The course is primarily open to PhD candidates and junior faculty, but also other researchers (including master students and senior faculty) who are interested in this novel approach are welcome. It is expected that each participant has at least some experience with traditional regression analysis to understand the differences between NCA and regression, and to appreciate how NCA complements regression. Also researchers with a background in Qualitative Comparative Analysis (QCA) can benefit from the course to appreciate how NCA complements QCA. No special methodological or substantive knowledge is required for this course. Examples will be drawn from many different (business) fields. Each participant is expected to bring a laptop computer with a Windows (Microsoft) or IOS (Apple) operating system. The exercises with the NCA software (in R) can be done without prior programming knowledge or experience.
What is the content of the course?
The course consists of four parts:
1. Individual preparations to be done before the course (approximately 16 hours)
- Participant reads literature about necessary conditions (reader)
- Participant installs the NCA software on own laptop (detailed instructions will be provided)
- Participant makes an individual assignment (linked to own research area and own data set)
2. Class 1 (day 1) (approximately 8 hours)
- The logic of necessary conditions
- Format: lecture with class discussions
- Content: differences between necessity and sufficiency
- Data analysis for identifying necessity conditions
- Format: lecture with class discussions
- Content: principles of NCA, comparison NCA with regression analysis, comparison NCA with QCA (Qualitative Comparative Analysis)
3. Class 2 (day2) (approximately 8 hours)
- Applying NCA to an example dataset
- Format: Participants works on own laptop with assistance by lecturer, and class discussions
- Content: calculate ceiling line, effect size, accuracy, inefficiency, bottleneck table, interpretation of results, handling of problematic or unusual cases, practical issues to pay attention to
- Necessary conditions in own research area and in own data set (or personally selected dataset)
4. Final Assignment (approximately 24 hours)
- Write a short paper about testing a necessary condition hypothesis with NCA using own dataset (or a personally selected existing dataset): Introduction, Methods, Results, Discussion.
Reader “Introduction to NCA”, NCA software (will be provided)
Dul, J. (2016).
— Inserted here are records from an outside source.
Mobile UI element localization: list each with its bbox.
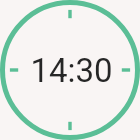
button[interactable]: Clock face showing 14:30 <box>0 0 140 140</box>
staticText: 14:30 <box>30 51 113 90</box>
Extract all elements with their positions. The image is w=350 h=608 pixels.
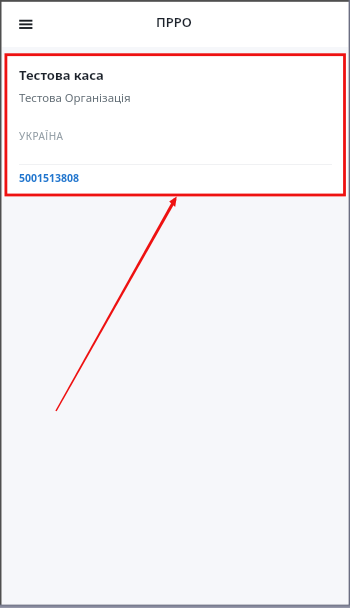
button[interactable]: Тестова каса bbox=[3, 55, 347, 197]
staticText: УКРАЇНА bbox=[19, 129, 64, 143]
staticText: Тестова каса bbox=[19, 66, 104, 84]
staticText: ПРРО bbox=[156, 13, 192, 31]
button[interactable]: Open navigation menu bbox=[11, 10, 41, 40]
staticText: 5001513808 bbox=[19, 171, 80, 185]
staticText: Тестова Організація bbox=[19, 90, 131, 106]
Necessary Condition Analysis (NCA): Logic and Methodology of “Necessary But Not Sufficient” Causality. Organizational Research Methods, 19(1), 10-52. (free access)
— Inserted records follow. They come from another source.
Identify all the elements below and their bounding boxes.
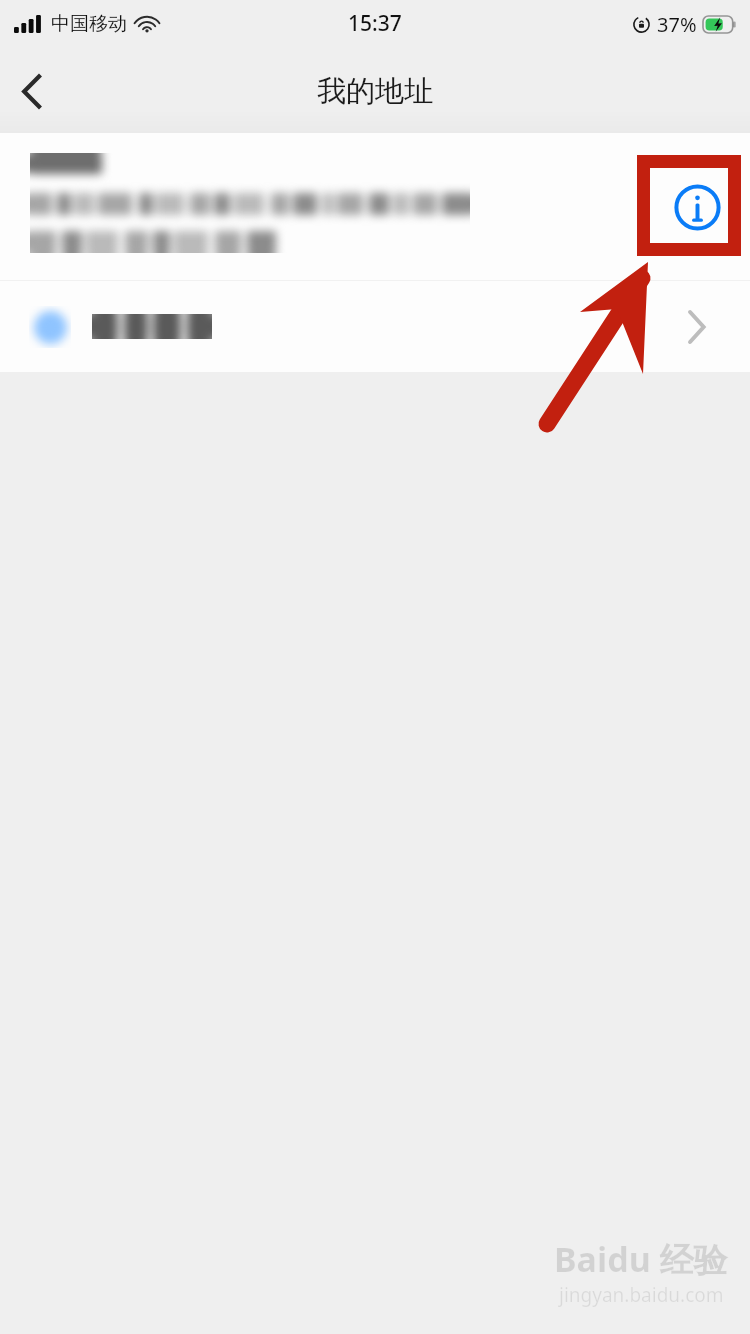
staticText: 37%	[657, 11, 697, 38]
button[interactable]: Address info	[653, 163, 741, 251]
button[interactable]: Address info	[0, 133, 750, 280]
staticText: 我的地址	[317, 73, 433, 110]
staticText: Baidu 经验	[554, 1236, 728, 1282]
staticText: 15:37	[348, 9, 402, 38]
staticText: jingyan.baidu.com	[559, 1282, 724, 1308]
staticText: 中国移动	[51, 12, 127, 36]
button[interactable]	[0, 281, 750, 372]
button[interactable]: Back	[0, 59, 64, 123]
Karwowski, M., Dul, J., Gralewski, J., Jauk, E., Jankowska, D.M., Gajda, A., Chruszczewski, M.H., Benedek, M. (2016). Is creativity without intelligence possible? A Necessary Condition Analysis, Intelligence 57, 105-117.
Van der Valk, Sumo, R., Dul, J. & Schroeder, R. (2016). When are contracts and trust necessary for innovation in buyer-supplier relationships? A Necessary Condition Analysis. Journal of Purchasing and Supply Management, 22(4), 266-277.
For the timetable of this course, please click here.
To register, ERIM participants can take the following steps:
1. Go to SIN Online and log in with your ERNA credentials if required.
2. Click in the checkbox next to the course title and click Save Changes.
3. Your registration is complete. You will receive an automatic confirmation e-mail.
External (non-ERIM) participants are welcome to this course. To register, please fill in the registration form and e-mail it to email@example.com by 4 weeks prior to the start of the course. Please note that the number of places for this course is limited.
This course is free of charge for ERIM members (faculty members, PhD candidates and Research Master students). For external participants, the course fee is 250 euro per ECTS credit.